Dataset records
^^^^^^^^^^^^^^^^

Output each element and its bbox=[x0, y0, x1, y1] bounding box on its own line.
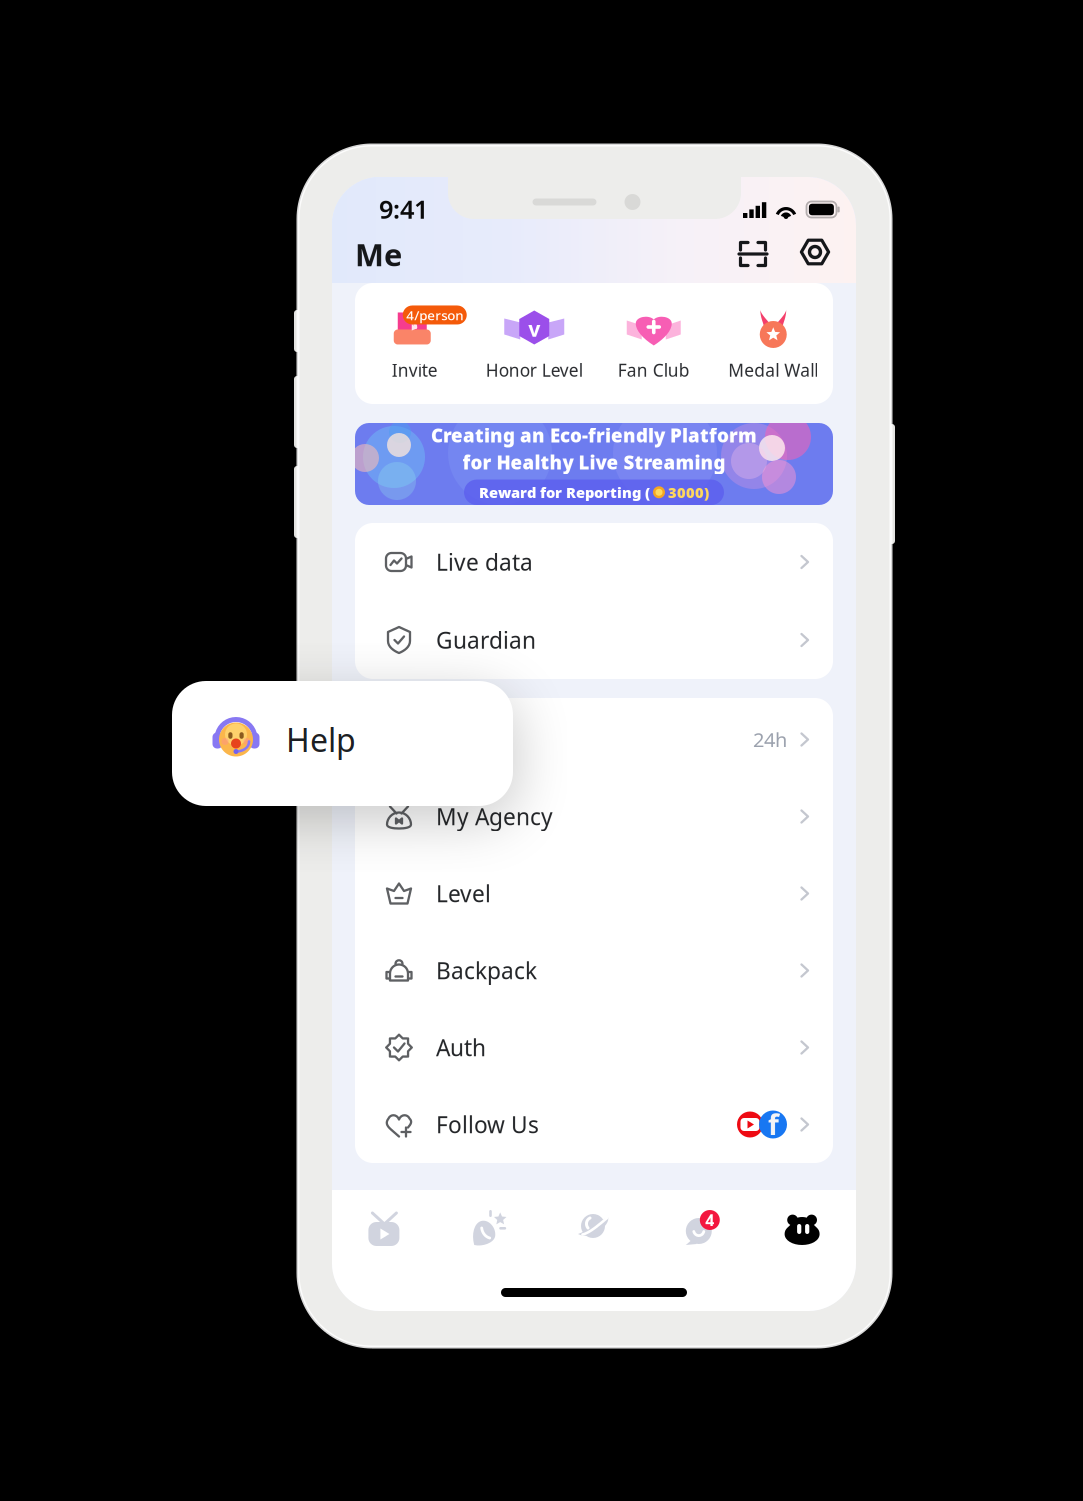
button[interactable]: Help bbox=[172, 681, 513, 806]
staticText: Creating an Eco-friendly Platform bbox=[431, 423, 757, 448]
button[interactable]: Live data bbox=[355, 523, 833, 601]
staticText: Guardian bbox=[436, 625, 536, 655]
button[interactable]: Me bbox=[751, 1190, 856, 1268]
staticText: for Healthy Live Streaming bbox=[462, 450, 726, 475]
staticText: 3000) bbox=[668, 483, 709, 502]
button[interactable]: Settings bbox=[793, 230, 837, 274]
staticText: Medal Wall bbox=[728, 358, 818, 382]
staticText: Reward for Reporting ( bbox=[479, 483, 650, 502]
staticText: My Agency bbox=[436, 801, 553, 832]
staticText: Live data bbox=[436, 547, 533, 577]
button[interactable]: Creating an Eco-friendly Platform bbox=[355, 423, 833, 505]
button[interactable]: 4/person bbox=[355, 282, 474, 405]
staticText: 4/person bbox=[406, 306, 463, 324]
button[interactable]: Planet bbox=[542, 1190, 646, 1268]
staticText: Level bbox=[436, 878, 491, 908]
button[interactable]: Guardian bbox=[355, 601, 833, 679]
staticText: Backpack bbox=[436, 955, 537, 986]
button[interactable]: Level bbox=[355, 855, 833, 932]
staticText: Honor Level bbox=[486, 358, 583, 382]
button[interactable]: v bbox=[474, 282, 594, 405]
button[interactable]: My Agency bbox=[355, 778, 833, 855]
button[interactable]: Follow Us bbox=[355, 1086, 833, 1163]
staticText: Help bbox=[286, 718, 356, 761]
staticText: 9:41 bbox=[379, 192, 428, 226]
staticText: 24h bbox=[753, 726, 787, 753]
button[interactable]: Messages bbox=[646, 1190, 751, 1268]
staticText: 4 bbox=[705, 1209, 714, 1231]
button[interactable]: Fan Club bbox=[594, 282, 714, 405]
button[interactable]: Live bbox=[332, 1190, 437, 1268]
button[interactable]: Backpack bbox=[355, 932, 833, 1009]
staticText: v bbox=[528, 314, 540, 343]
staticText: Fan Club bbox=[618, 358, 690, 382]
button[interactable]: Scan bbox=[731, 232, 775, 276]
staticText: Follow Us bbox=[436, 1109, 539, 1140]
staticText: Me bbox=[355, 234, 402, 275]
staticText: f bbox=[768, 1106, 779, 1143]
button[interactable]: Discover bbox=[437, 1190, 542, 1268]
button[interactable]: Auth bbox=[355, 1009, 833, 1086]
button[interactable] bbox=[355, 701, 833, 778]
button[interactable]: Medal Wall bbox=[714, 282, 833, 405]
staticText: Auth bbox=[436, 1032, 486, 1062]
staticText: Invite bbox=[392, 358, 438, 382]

^^^^^^^^^^^^^^^^

▶ [Work request]:
The lines above that include "Agency" should each be listed.

▶ [Task result]:
staticText: My Agency bbox=[436, 801, 553, 832]
button[interactable]: My Agency bbox=[355, 778, 833, 855]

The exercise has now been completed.